:: To do ::
The required output is the lines below from the line containing "Ben je wetenschapper bij de Universiteit" to the line containing "VROUWELIJKE GESLACHTSHORMONEN", inclusive, retyped exactly. No other lines belong in it.

*** Exercise inputs Section Begins ***

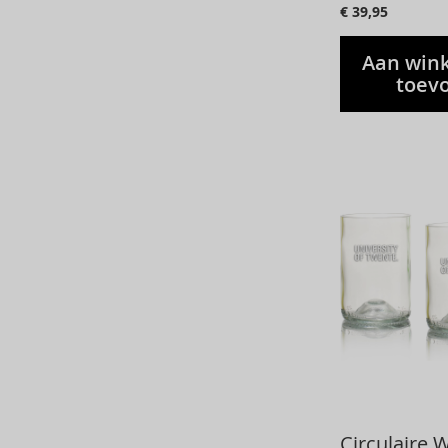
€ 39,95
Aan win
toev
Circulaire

*** Exercise inputs Section Ends ***
*** Exercise inputs Section Begins ***

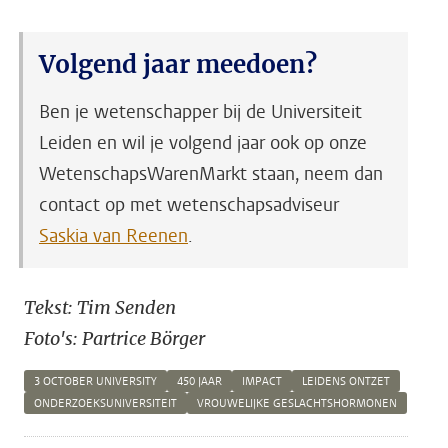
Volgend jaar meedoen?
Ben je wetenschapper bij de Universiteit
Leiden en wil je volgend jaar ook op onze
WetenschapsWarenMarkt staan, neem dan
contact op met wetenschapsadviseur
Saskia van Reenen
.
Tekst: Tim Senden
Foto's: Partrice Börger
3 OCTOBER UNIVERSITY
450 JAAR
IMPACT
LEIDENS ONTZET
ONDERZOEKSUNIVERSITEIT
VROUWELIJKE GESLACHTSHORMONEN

*** Exercise inputs Section Ends ***
*** Exercise inputs Section Begins ***

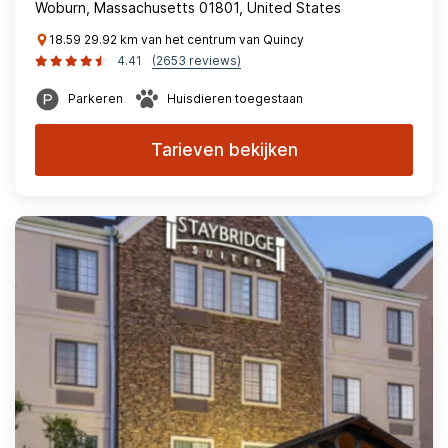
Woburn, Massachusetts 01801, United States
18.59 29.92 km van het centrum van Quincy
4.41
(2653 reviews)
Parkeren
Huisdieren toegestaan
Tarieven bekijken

*** Exercise inputs Section Ends ***

:: Result of this exercise ::
Ben je wetenschapper bij de Universiteit
Leiden en wil je volgend jaar ook op onze
WetenschapsWarenMarkt staan, neem dan
contact op met wetenschapsadviseur
Saskia van Reenen
.
Tekst: Tim Senden
Foto's: Partrice Börger
3 OCTOBER UNIVERSITY
450 JAAR
IMPACT
LEIDENS ONTZET
ONDERZOEKSUNIVERSITEIT
VROUWELIJKE GESLACHTSHORMONEN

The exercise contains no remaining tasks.